Kim Dae-jung, the former president of South Korea, once told me a story that perfectly captures the spirit of reform that followed the 1997 Asian financial crisis. He was on an official trip to Vietnam when a panicked visitor from Seoul sought an audience. It was Kim Woo-choong, the flamboyant founder of Daewoo Group, then Korea’s second-largest business house. Over breakfast in Hanoi, the businessman said his companies were spiraling toward financial ruin and begged the president for help.
In the past, such an appeal probably would have worked. Korean presidents had routinely supported the country’s sprawling conglomerates, called chaebol, as the engines of rapid economic growth. But their shady business practices -- which led to debt, excess capacity and graft -- were also a key cause of the crisis. President Kim realized a new approach had become imperative, no matter how painful. He sent Daewoo’s chief back home with nothing more than a lecture: Fix your own problems. Daewoo fell apart shortly thereafter.

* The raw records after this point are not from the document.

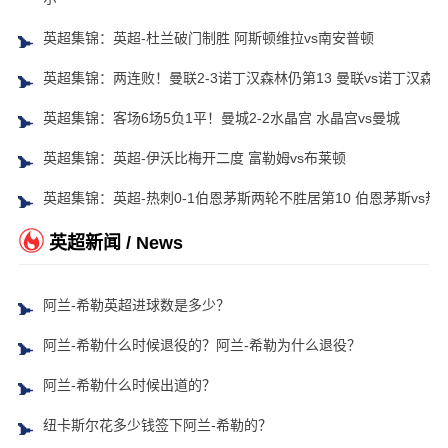
英超集锦：英超-杜兰破门制胜 阿斯顿维拉vs南安普顿
英超集锦：两连败！曼联2-3诺丁汉森林仍第13 曼联vs诺丁汉森林
英超集锦：客场6场5负1平！曼城2-2水晶宫 水晶宫vs曼城
英超集锦：英超-伊沃比梅开二度 富勒姆vs布莱顿
英超集锦：英超-热刺0-1伯恩茅斯两轮不胜居第10 伯恩茅斯vs热
英超新闻 / News
阿兰-希勒英超进球数是多少？
阿兰-希勒什么时候退役的？阿兰-希勒为什么退役？
阿兰-希勒什么时候出道的？
纽卡斯尔花多少钱签下阿兰-希勒的？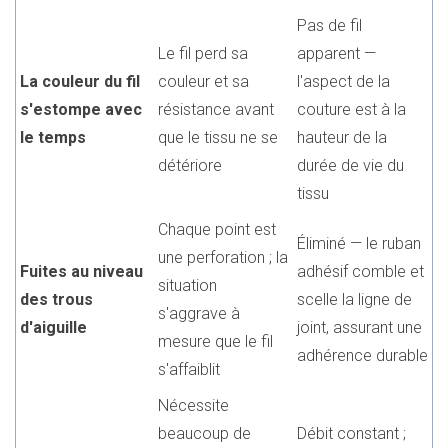
Pas de fil
Le fil perd sa
apparent —
La couleur du fil
couleur et sa
l'aspect de la
s'estompe avec
résistance avant
couture est à la
le temps
que le tissu ne se
hauteur de la
détériore
durée de vie du
tissu
Chaque point est
Éliminé — le ruban
une perforation ; la
Fuites au niveau
adhésif comble et
situation
des trous
scelle la ligne de
s'aggrave à
d'aiguille
joint, assurant une
mesure que le fil
adhérence durable
s'affaiblit
Nécessite
beaucoup de
Débit constant ;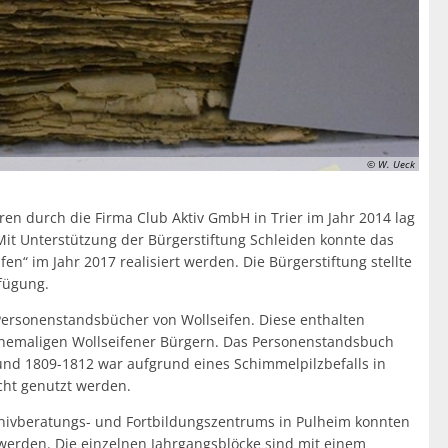
Öffentliche Ausschreibungen
Friedhöfe & Ehrenm
AWO-Fluthilfe
Archiv
Heimatpreis 2026
Satzungen
Bankverbindung/Last
© W. Ueck
Widerspruchsverfa
n durch die Firma Club Aktiv GmbH in Trier im Jahr 2014 lag
 Mit Unterstützung der Bürgerstiftung Schleiden konnte das
n“ im Jahr 2017 realisiert werden. Die Bürgerstiftung stellte
rfügung.
 Personenstandsbücher von Wollseifen. Diese enthalten
 ehemaligen Wollseifener Bürgern. Das Personenstandsbuch
und 1809-1812 war aufgrund eines Schimmelpilzbefalls in
cht genutzt werden.
rchivberatungs- und Fortbildungszentrums in Pulheim konnten
et werden. Die einzelnen Jahrgangsblöcke sind mit einem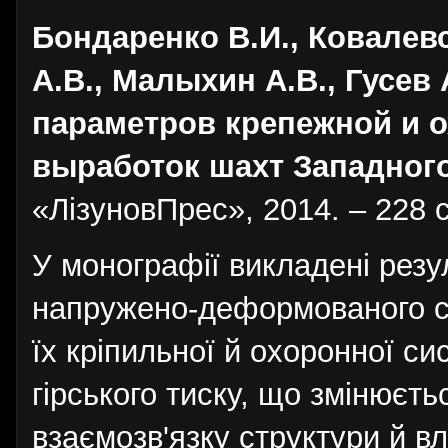
Бондаренко В.И., Ковалевс
А.В., Малыхин А.В., Гусев
параметров крепежной и 
выработок шахт Западног
«ЛізуновПрес», 2014. – 228 с
У монографії викладені рез
напружено-деформованого ст
їх кріпильної й охоронної с
гірського тиску, що змінюєть
взаємозв'язку структури й в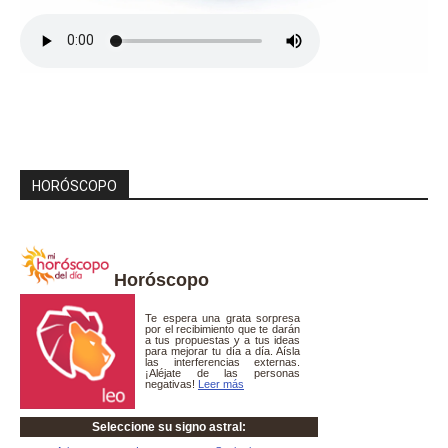
HORÓSCOPO
Horóscopo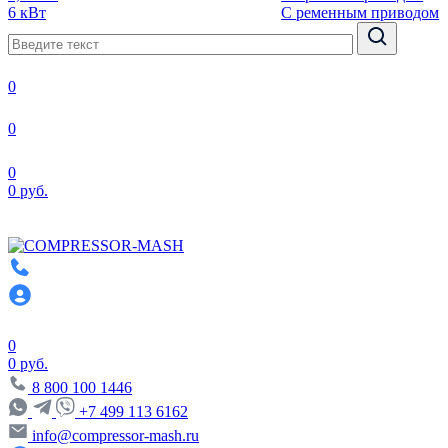
6 кВт
С ременным приводом
0
0
0
0 руб.
0
0 руб.
8 800 100 1446
+7 499 113 6162
info@compressor-mash.ru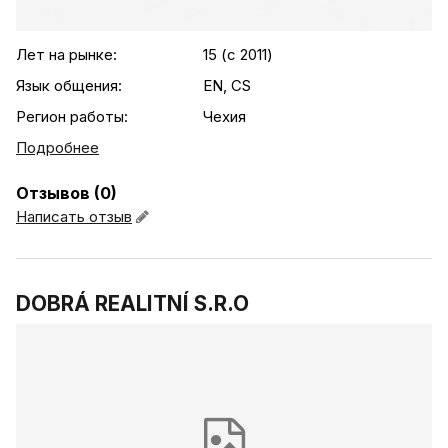
.agency-list-details
Лет на рынке:
15 (c 2011)
Язык общения:
EN, CS
Регион работы:
Чехия
Подробнее
Отзывов (0)
Написать отзыв
DOBRÁ REALITNÍ S.R.O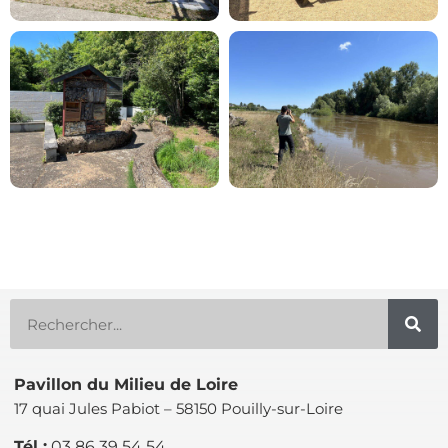
Pavillon du Milieu de Loire
17 quai Jules Pabiot – 58150 Pouilly-sur-Loire
Tél :
03 86 39 54 54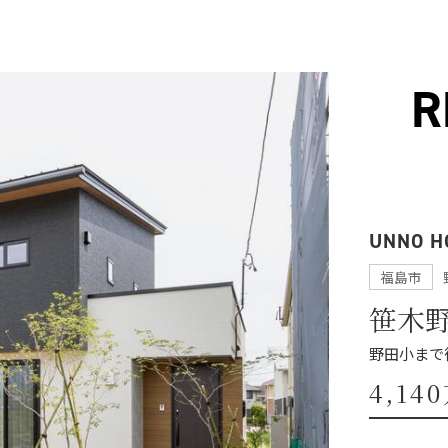
R
UNNO H
福島市
笹木野
野田小まで
4,14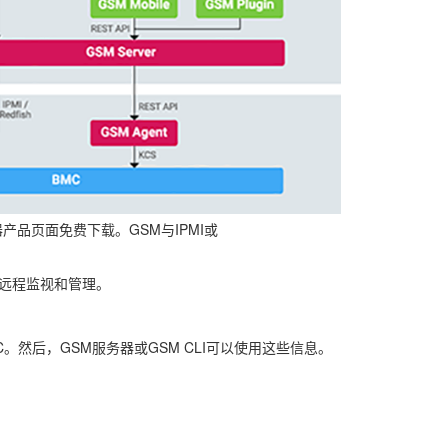
产品页面免费下载。GSM与IPMI或
局远程监视和管理。
MC。然后，GSM服务器或GSM CLI可以使用这些信息。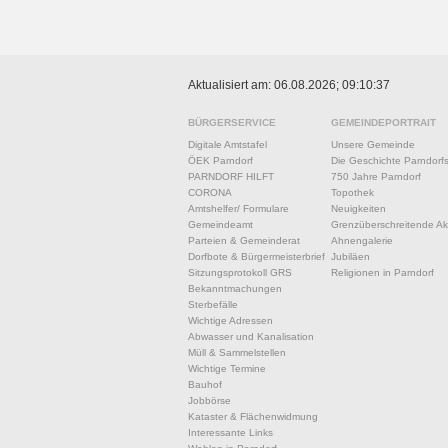
Aktualisiert am: 06.08.2026; 09:10:37
BÜRGERSERVICE
GEMEINDEPORTRAIT
Digitale Amtstafel
Unsere Gemeinde
ÖEK Parndorf
Die Geschichte Parndorf
PARNDORF HILFT
750 Jahre Parndorf
CORONA
Topothek
Amtshelfer/ Formulare
Neuigkeiten
Gemeindeamt
Grenzüberschreitende Akt
Parteien & Gemeinderat
Ahnengalerie
Dorfbote & Bürgermeisterbrief
Jubiläen
Sitzungsprotokoll GRS
Religionen in Parndorf
Bekanntmachungen
Sterbefälle
Wichtige Adressen
Abwasser und Kanalisation
Müll & Sammelstellen
Wichtige Termine
Bauhof
Jobbörse
Kataster & Flächenwidmung
Interessante Links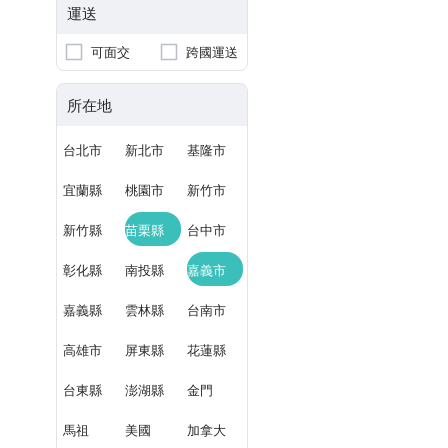
運送
可面交
跨國運送
所在地
台北市
新北市
基隆市
宜蘭縣
桃園市
新竹市
新竹縣
苗栗縣
台中市
彰化縣
南投縣
嘉義市
嘉義縣
雲林縣
台南市
高雄市
屏東縣
花蓮縣
台東縣
澎湖縣
金門
馬祖
美國
加拿大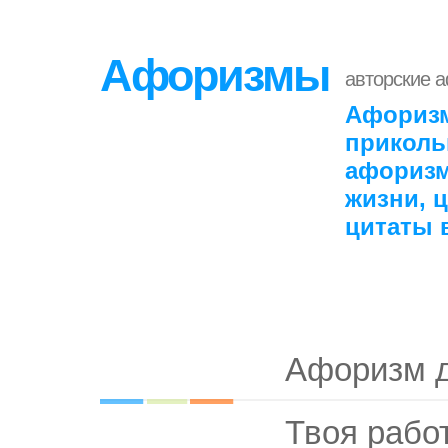
Афоризмы
авторские 
Афоризм
приколь
афоризм
жизни, 
цитаты 
Афоризм 
Твоя работ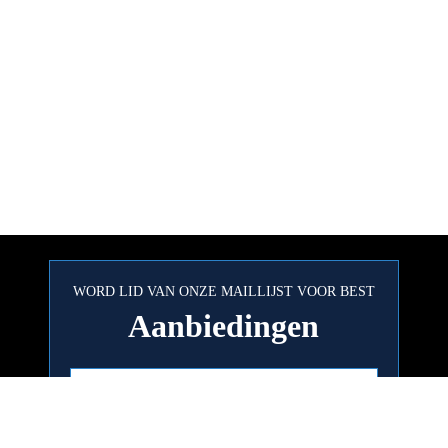
WORD LID VAN ONZE MAILLIJST VOOR BEST
Aanbiedingen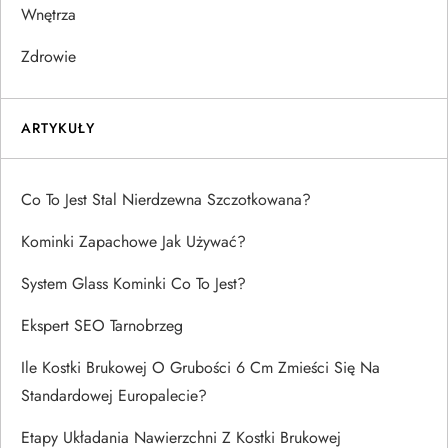
Wnętrza
Zdrowie
ARTYKUŁY
Co To Jest Stal Nierdzewna Szczotkowana?
Kominki Zapachowe Jak Używać?
System Glass Kominki Co To Jest?
Ekspert SEO Tarnobrzeg
Ile Kostki Brukowej O Grubości 6 Cm Zmieści Się Na
Standardowej Europalecie?
Etapy Układania Nawierzchni Z Kostki Brukowej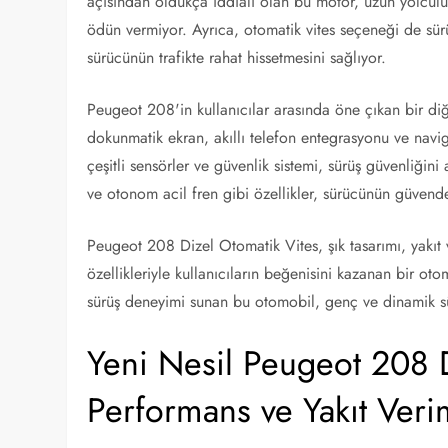
açısından oldukça iddialı olan bu motor, uzun yolculu
ödün vermiyor. Ayrıca, otomatik vites seçeneği de sürüşü
sürücünün trafikte rahat hissetmesini sağlıyor.
Peugeot 208'in kullanıcılar arasında öne çıkan bir diğe
dokunmatik ekran, akıllı telefon entegrasyonu ve navi
çeşitli sensörler ve güvenlik sistemi, sürüş güvenliğini a
ve otonom acil fren gibi özellikler, sürücünün güvende
Peugeot 208 Dizel Otomatik Vites, şık tasarımı, yakıt v
özellikleriyle kullanıcıların beğenisini kazanan bir ot
sürüş deneyimi sunan bu otomobil, genç ve dinamik sür
Yeni Nesil Peugeot 208 D
Performans ve Yakıt Verim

It was a gutsy decision -- but just one of countless tough choices made by officials around the region to rescue their economies from crisis. Twenty years ago, starting in July, some of Asia’s best-performing economies -- Korea, Indonesia, Thailand and Malaysia -- fell into severe debt crises that saw investors flee, currencies collapse, companies fail and growth contract.
I was a correspondent in Seoul at the time, and it seemed practically every week brought new reforms. Banks were shuttered, companies restructured, conglomerates dismantled and markets opened. Indonesia transformed from an autocracy to a democracy. In some cases, policymakers were dragged kicking and screaming toward reform, and many people suffered. Jakarta smoldered from vicious communal riots. Salarymen in Seoul, too embarrassed to tell their families they had gotten laid off, donned their usual dark suits each morning and loitered in local parks. But Asia emerged stronger from the crisis because, for the most part, presidents, ministers and technocrats didn’t shirk difficult responsibilities.
Unfortunately, that spirit of ‘97 has largely been lost. Asia in more recent years has been marked instead by the slow pace of reform, even in the face of rising risks and worsening distortions. Faced with these new threats, its governments have to recapture some of the sense of urgency that propelled change two decades ago.
Look, for instance, at the last decade in Seoul. Kim Dae-jung pulled the plug on Daewoo, but his recent successors have been more inclined to pardon chaebol chiefs accused of various crimes than to continue weakening their power and improving governance. The consequences became clear over the past year, as yet another chaebol-fueled corruption scandal toppled the last president.
Inertia among policy makers has also hurt economic growth. Indonesia should be one of the world’s premier emerging economies, but thanks to excessive regulation and poor infrastructure, growth is meandering along at only 5 percent. China’s President Xi Jinping and India’s Prime Minister Narendra Modi have talked big about reform but generally acted small.
China, in fact, is falling into the same debt trap that foiled the old Asian Tigers, while seeming to ignore the warning signs, just as they did. Its debt relative to gross domestic product reached 257 percent at the end of 2016, according to the Bank for International Settlements. Indeed, debt has been rising across Asia. Although not at crisis levels, it is impeding growth in countries such as Korea and Malaysia.
Perhaps, though, another wave of change is afoot. Moon Jae-in, South Korea’s new president, has signaled that he intends to rein in the chaebol and the families who control them, thereby leveling the playing field for smaller companies. Indonesia’s president, Joko Widodo, has pushed through an ambitious tax amnesty while numerous sectors have been opened wider to foreign investment. Now hopefully he’ll tackle some knottier problems, such as an overly regulated labor market that scares off the factories Indonesia needs to diversify its economy.
Reform is always easier when a crisis leaves policymakers no other options. But without further change, Asia will continue to rely too much on debt instead of productivity gains for growth. In poorer nations, improvements in household welfare will lag. As in the years before 1997, economic irregularities could build up to the point where the region faces another crisis. Will the next Kim Dae-jungs be there when you need them?
By Michael Schuman
Michael Schuman is a journalist based in Beijing. -- Ed.